Boris Johnson's resounding victory in Thursday's first round of voting by Conservative MPs has made him the apparently unstoppable favourite to succeed Theresa May as British prime minister. His 114 votes, more than one third of the total, exceeded the combined votes of the next three candidates, foreign secretary Jeremy Hunt, environment secretary Michael Gove and former Brexit secretary Dominic Raab.
Some of Johnson’s supporters want other candidates to follow health secretary Matthew Hancock’s example by withdrawing from the contest to give him a clear run. And although Johnson has agreed to take part in a BBC candidates’ debate next Tuesday, he is dodging tomorrow’s debate on Channel 4 and took only six questions from reporters at this week’s campaign launch.
For the sake of his party and his country, and that of its neighbours, Johnson must face greater scrutiny as 160,000 Tory party members choose Britain’s next prime minister. His promise to take Britain out of the EU on October 31st, with or without a deal, raises as many questions as it answers and he should be obliged to address them.
Johnson suggested on Friday that the withdrawal agreement could be "disaggregated" to remove those parts he found offensive. And he called for the Northern Ireland backstop to be replaced by alternative arrangements that would see regulatory checks conducted away from the Border. Neither of these proposals is acceptable to the EU but the negotiating plans set out by some of his rivals have been almost as fanciful. Hunt wants to expand the British government's negotiating team to include members of the DUP and backbench Conservative Brexiteers. And home secretary Sajid Javid has suggested that a British offer to pay for a "digital Border" would persuade Dublin to drop the backstop.

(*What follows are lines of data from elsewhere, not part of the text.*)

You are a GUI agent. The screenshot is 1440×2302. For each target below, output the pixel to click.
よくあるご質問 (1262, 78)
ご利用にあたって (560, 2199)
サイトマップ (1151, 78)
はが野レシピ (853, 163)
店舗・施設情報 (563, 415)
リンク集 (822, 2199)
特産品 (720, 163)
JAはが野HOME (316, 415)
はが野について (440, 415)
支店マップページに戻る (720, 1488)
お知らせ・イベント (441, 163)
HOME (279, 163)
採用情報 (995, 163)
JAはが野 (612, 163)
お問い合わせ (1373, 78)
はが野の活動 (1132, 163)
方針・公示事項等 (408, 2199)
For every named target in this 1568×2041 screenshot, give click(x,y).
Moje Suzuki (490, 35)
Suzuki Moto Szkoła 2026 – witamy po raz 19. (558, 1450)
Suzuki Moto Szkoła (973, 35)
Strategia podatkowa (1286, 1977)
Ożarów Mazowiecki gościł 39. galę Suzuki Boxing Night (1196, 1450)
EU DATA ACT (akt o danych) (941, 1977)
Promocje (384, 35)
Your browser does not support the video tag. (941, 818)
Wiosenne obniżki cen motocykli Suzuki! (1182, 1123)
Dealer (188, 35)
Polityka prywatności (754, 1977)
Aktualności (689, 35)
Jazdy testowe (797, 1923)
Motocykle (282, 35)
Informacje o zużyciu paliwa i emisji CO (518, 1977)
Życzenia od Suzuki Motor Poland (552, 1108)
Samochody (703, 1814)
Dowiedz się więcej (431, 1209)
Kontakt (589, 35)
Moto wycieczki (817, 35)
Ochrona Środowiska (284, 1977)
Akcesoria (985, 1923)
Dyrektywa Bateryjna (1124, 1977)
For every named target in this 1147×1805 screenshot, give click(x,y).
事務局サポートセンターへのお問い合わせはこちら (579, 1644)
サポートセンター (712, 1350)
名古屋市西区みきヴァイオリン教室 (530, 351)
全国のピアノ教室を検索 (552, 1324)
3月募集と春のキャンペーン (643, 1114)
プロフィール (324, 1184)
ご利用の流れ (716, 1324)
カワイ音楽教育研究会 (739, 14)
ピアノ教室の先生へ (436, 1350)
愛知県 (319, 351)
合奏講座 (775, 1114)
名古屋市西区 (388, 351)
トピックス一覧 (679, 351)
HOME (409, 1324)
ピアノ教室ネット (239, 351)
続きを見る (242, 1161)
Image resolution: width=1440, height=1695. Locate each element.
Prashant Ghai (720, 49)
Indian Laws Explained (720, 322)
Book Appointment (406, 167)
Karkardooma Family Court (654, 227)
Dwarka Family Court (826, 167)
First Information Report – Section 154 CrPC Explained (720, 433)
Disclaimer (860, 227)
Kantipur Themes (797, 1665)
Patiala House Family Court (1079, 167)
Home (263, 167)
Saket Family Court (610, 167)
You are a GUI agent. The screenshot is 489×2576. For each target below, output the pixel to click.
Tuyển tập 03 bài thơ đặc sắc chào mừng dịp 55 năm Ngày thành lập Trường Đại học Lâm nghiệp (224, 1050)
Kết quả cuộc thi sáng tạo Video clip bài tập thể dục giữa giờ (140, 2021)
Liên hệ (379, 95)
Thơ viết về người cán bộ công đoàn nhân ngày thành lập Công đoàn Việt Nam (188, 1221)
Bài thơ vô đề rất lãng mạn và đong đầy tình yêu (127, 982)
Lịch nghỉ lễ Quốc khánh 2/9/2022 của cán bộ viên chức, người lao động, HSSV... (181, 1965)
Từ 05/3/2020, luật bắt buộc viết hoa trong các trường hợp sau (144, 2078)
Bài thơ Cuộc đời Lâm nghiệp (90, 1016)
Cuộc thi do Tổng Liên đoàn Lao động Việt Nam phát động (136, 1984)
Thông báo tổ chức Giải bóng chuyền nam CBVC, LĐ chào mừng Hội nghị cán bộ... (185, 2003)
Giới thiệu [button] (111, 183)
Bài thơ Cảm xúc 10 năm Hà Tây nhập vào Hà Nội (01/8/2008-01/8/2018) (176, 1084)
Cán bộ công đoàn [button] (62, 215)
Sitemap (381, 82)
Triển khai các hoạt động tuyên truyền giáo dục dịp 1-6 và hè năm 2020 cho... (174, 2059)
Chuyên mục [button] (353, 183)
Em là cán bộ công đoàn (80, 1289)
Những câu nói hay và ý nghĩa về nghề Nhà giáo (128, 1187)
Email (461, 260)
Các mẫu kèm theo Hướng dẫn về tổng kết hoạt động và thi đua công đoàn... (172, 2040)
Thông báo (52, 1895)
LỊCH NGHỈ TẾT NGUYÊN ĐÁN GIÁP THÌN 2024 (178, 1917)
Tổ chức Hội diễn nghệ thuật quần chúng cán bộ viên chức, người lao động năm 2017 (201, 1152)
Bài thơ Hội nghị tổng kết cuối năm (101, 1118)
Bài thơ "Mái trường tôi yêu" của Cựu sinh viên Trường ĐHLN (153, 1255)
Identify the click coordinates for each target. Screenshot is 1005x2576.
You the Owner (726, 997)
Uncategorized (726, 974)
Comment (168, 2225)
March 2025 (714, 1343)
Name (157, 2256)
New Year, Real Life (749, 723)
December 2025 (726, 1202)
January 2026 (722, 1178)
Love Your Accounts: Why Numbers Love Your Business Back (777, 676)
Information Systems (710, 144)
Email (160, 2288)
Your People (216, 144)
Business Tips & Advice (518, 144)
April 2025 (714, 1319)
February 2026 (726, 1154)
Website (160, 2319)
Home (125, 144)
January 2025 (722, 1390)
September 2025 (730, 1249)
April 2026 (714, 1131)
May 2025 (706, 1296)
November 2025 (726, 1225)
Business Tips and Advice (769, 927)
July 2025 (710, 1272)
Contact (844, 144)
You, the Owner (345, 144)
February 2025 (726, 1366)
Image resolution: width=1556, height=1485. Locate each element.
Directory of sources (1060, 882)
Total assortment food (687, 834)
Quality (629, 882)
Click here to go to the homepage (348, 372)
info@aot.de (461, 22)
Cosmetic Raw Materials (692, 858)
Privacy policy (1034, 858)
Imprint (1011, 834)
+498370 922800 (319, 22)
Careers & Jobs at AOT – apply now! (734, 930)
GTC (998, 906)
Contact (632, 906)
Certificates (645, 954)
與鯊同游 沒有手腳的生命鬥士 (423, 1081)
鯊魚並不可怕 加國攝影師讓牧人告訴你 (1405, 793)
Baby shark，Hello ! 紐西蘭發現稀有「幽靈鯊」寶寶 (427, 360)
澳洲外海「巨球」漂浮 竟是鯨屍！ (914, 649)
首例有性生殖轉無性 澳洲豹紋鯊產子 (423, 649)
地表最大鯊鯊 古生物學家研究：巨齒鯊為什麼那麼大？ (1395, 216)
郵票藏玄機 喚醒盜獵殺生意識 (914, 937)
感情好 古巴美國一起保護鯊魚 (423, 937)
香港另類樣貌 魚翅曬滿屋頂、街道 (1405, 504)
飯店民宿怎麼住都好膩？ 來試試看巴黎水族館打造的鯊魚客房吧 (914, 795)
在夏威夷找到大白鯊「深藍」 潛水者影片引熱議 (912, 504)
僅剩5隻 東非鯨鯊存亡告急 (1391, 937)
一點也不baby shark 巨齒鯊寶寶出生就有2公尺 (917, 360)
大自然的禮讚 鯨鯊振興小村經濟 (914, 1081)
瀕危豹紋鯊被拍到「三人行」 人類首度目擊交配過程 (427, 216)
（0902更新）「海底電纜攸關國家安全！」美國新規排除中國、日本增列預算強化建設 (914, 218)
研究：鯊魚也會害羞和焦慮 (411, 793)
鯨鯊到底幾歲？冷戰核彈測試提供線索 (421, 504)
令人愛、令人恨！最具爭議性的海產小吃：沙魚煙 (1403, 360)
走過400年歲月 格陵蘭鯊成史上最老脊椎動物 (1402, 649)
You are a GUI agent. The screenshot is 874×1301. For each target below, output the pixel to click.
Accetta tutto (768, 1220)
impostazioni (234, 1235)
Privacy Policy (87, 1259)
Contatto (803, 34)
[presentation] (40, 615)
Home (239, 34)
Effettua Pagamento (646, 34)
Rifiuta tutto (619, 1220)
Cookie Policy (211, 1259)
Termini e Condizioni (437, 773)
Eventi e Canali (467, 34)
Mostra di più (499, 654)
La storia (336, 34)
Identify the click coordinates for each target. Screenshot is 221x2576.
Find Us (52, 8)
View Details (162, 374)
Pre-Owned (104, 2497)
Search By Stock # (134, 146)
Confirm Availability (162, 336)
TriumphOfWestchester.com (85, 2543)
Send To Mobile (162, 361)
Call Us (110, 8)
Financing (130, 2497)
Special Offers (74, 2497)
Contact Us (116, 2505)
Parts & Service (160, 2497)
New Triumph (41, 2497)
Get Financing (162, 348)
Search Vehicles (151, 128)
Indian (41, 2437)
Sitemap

International development secretary Rory Stewart is alone among the remaining candidates in acknowledging that there is no alternative to the withdrawal agreement if Britain wishes to leave with a deal. Stewart's insurgent campaign has won him a huge following on social media but he will struggle to win enough votes next Tuesday to remain in the contest.
Gove, whose campaign was knocked off course by a controversy about his past cocaine use, also accepts that the withdrawal agreement will not be reopened. His demand for a binding timetable for the introduction of alternative arrangements to replace the backstop is negotiable in Brussels, even if Dublin views it with suspicion.
All these proposals need to be debated and tested in media interviews, public debates and hustings across the UK. If Conservative party members still chooser Johnson after such scrutiny, they will at least have done so with their eyes open, fully accountable for handing him the reins of government at a moment of national crisis.